5. A kind of dynamic environment-oriented camera and solid-state lidar fusion relocation method as claimed in claim 1, it is characterized in that: in S5, the storage mode of camera and radar information is specifically as follows:

S51: the camera continuously collects images during the movement and filters out key frames;

S52: Use the DBow algorithm to record the key frames that have removed the dynamic feature points and update the bag of words, and deduce the pose of the camera from the pose calculated by the laser SLAM according to the formula (13) and record it, where the formula (13) T _wc and T _wL in are the pose of the camera in the world coordinate system and the pose of the radar in the world coordinate system, respectively.

is the extrinsic transformation matrix from camera to radar;

S54: project the point cloud of the solid-state lidar in the same frame onto the plane of the camera through the internal reference and the external reference;

S55: Use the recognition frame calculated by YOLOv5 and the solid-state lidar to project the point cloud on the camera plane for alignment, then extract the people clusters and remove them; at the same time, project the remaining point cloud on the image as an image form is preserved.

6. A kind of dynamic environment-oriented camera and solid-state lidar fusion relocation method as claimed in claim 1, is characterized in that: the relocation matching in S6 is specifically as follows:

S61: Calculate the DBow vector of the current feature point, and calculate the similarity between it and the DBow vector of the historical record;

S62: If the matched points meet the rough pose estimation, go to the next step;

S63: If the matched points are less than the threshold σ ₁ but greater than the threshold σ ₂ , the point cloud recorded in the candidate frame calculated in S62 will be back-projected into the three-dimensional space, and the point cloud of the current frame will be sequentially ICP configured.

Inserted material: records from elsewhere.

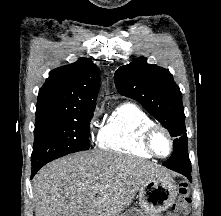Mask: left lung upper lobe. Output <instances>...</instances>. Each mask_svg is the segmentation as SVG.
I'll use <instances>...</instances> for the list:
<instances>
[{
	"label": "left lung upper lobe",
	"mask_w": 221,
	"mask_h": 216,
	"mask_svg": "<svg viewBox=\"0 0 221 216\" xmlns=\"http://www.w3.org/2000/svg\"><path fill=\"white\" fill-rule=\"evenodd\" d=\"M120 94L137 100L170 135L174 150L187 151V134L182 94L169 70L147 64L141 57L120 67L114 75ZM170 158L164 163L168 164Z\"/></svg>",
	"instance_id": "left-lung-upper-lobe-1"
}]
</instances>
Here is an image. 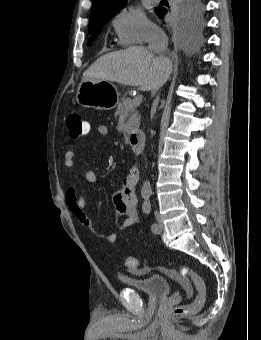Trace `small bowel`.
<instances>
[{
  "label": "small bowel",
  "mask_w": 261,
  "mask_h": 340,
  "mask_svg": "<svg viewBox=\"0 0 261 340\" xmlns=\"http://www.w3.org/2000/svg\"><path fill=\"white\" fill-rule=\"evenodd\" d=\"M85 135L90 132V124L84 122ZM97 132L102 137L109 135V130L105 125H99ZM76 152L72 149L66 150L64 153V164L67 168H72L75 165ZM85 178L90 183L97 182V174L90 169L85 171ZM139 180V170L136 167H131L128 171L126 178L123 181V185L120 190L113 194V203L116 210L119 213L125 214V218L121 221L119 228L127 229L135 225L139 221V214L137 210V196L136 185ZM65 202L77 221L88 231L94 233L99 239L107 243H114L116 241V234L113 232L98 233L96 231L95 223L93 219L88 215L86 211L85 200L81 195L79 188L75 185L68 187L65 194ZM187 295H192L193 289L187 285Z\"/></svg>",
  "instance_id": "small-bowel-1"
}]
</instances>
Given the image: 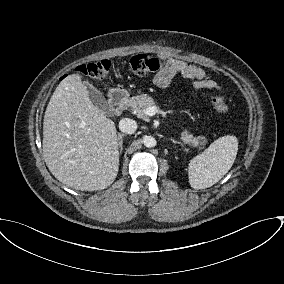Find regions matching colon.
<instances>
[{"instance_id": "5ec220e1", "label": "colon", "mask_w": 284, "mask_h": 284, "mask_svg": "<svg viewBox=\"0 0 284 284\" xmlns=\"http://www.w3.org/2000/svg\"><path fill=\"white\" fill-rule=\"evenodd\" d=\"M165 61L147 54H137L129 59L128 65L131 72L139 76H145L159 70ZM111 62L107 59L87 63L78 67V71L95 80H103L108 77ZM213 107L221 114L228 113V106L219 95H210Z\"/></svg>"}]
</instances>
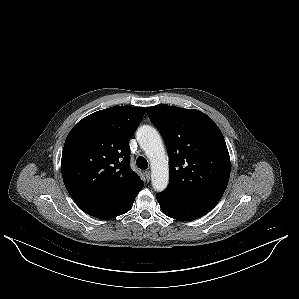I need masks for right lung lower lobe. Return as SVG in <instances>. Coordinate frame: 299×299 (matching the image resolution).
Masks as SVG:
<instances>
[{
    "label": "right lung lower lobe",
    "mask_w": 299,
    "mask_h": 299,
    "mask_svg": "<svg viewBox=\"0 0 299 299\" xmlns=\"http://www.w3.org/2000/svg\"><path fill=\"white\" fill-rule=\"evenodd\" d=\"M75 202L85 213L100 219H109L126 213L131 208L134 201L126 208L119 210V198L117 193L109 192Z\"/></svg>",
    "instance_id": "1"
}]
</instances>
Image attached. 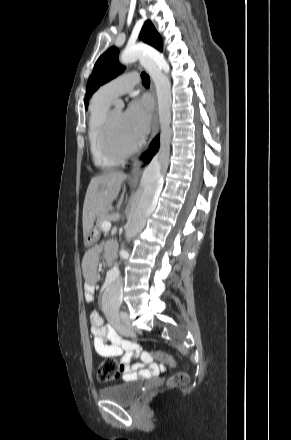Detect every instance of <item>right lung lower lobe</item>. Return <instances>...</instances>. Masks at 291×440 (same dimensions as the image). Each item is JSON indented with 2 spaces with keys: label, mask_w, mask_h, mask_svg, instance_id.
<instances>
[{
  "label": "right lung lower lobe",
  "mask_w": 291,
  "mask_h": 440,
  "mask_svg": "<svg viewBox=\"0 0 291 440\" xmlns=\"http://www.w3.org/2000/svg\"><path fill=\"white\" fill-rule=\"evenodd\" d=\"M159 149V136H157L151 143L150 149L147 153L144 154L142 159L147 160L149 162L153 155L158 151Z\"/></svg>",
  "instance_id": "98d812e1"
}]
</instances>
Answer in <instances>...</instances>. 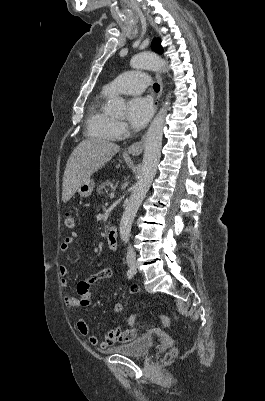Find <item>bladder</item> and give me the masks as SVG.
Returning <instances> with one entry per match:
<instances>
[{"mask_svg":"<svg viewBox=\"0 0 265 401\" xmlns=\"http://www.w3.org/2000/svg\"><path fill=\"white\" fill-rule=\"evenodd\" d=\"M153 343L154 341L152 337H140L126 345L111 348L110 351L133 356H141L149 352L150 348L153 346Z\"/></svg>","mask_w":265,"mask_h":401,"instance_id":"obj_1","label":"bladder"}]
</instances>
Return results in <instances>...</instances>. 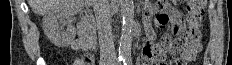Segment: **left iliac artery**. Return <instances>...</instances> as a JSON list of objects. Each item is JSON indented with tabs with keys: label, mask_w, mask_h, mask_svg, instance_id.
<instances>
[{
	"label": "left iliac artery",
	"mask_w": 232,
	"mask_h": 65,
	"mask_svg": "<svg viewBox=\"0 0 232 65\" xmlns=\"http://www.w3.org/2000/svg\"><path fill=\"white\" fill-rule=\"evenodd\" d=\"M124 65H132V60L130 56H126L123 60Z\"/></svg>",
	"instance_id": "obj_1"
}]
</instances>
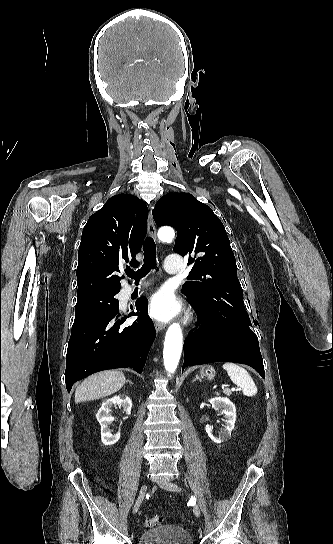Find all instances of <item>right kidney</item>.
<instances>
[{"instance_id":"right-kidney-1","label":"right kidney","mask_w":333,"mask_h":544,"mask_svg":"<svg viewBox=\"0 0 333 544\" xmlns=\"http://www.w3.org/2000/svg\"><path fill=\"white\" fill-rule=\"evenodd\" d=\"M116 405L122 407L127 415L131 413L132 401L127 396L125 398L114 396L102 403L96 414V418L101 425V441L104 445H113L120 438V432L112 434L108 428V426L114 421V418L110 416L111 408Z\"/></svg>"}]
</instances>
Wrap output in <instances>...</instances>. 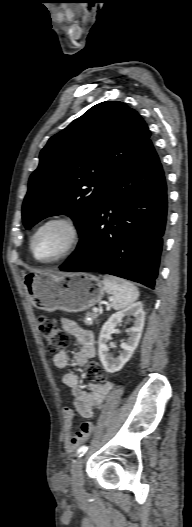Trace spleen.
Wrapping results in <instances>:
<instances>
[{
  "instance_id": "3e777b00",
  "label": "spleen",
  "mask_w": 192,
  "mask_h": 527,
  "mask_svg": "<svg viewBox=\"0 0 192 527\" xmlns=\"http://www.w3.org/2000/svg\"><path fill=\"white\" fill-rule=\"evenodd\" d=\"M104 290L112 295L111 303L115 310L126 308L134 303L139 297L137 287L131 282L110 275L103 277Z\"/></svg>"
}]
</instances>
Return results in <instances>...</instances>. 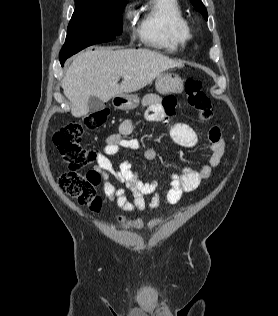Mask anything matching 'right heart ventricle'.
Masks as SVG:
<instances>
[{
	"label": "right heart ventricle",
	"mask_w": 278,
	"mask_h": 316,
	"mask_svg": "<svg viewBox=\"0 0 278 316\" xmlns=\"http://www.w3.org/2000/svg\"><path fill=\"white\" fill-rule=\"evenodd\" d=\"M136 33L145 46L171 53L184 50L192 36L179 0H147L139 10Z\"/></svg>",
	"instance_id": "right-heart-ventricle-1"
}]
</instances>
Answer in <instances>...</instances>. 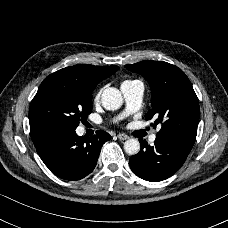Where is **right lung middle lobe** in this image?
<instances>
[{
	"mask_svg": "<svg viewBox=\"0 0 228 228\" xmlns=\"http://www.w3.org/2000/svg\"><path fill=\"white\" fill-rule=\"evenodd\" d=\"M92 90L74 77L49 75L30 105L31 133L54 127L75 129L92 112Z\"/></svg>",
	"mask_w": 228,
	"mask_h": 228,
	"instance_id": "dd1d6c3e",
	"label": "right lung middle lobe"
}]
</instances>
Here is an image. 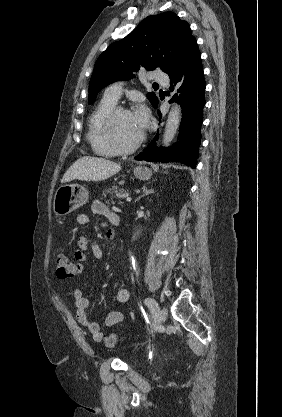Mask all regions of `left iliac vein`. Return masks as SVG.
<instances>
[{"label": "left iliac vein", "instance_id": "left-iliac-vein-1", "mask_svg": "<svg viewBox=\"0 0 282 417\" xmlns=\"http://www.w3.org/2000/svg\"><path fill=\"white\" fill-rule=\"evenodd\" d=\"M167 317V309L165 307H161L158 311V315H157V322L163 323L166 320Z\"/></svg>", "mask_w": 282, "mask_h": 417}]
</instances>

Quasi-calculate the optimal candidate frame to get the rough pose of the robot.

7. A kind of dynamic environment-oriented camera and solid-state lidar fusion relocation method as claimed in claim 1, it is characterized in that relocation is specifically: the rough pose of a robot can be obtained through the matching of S6, and then this rough pose The pose will be sent to the solid-state lidar preprocessing module for local point cloud matching to obtain the precise pose of the robot.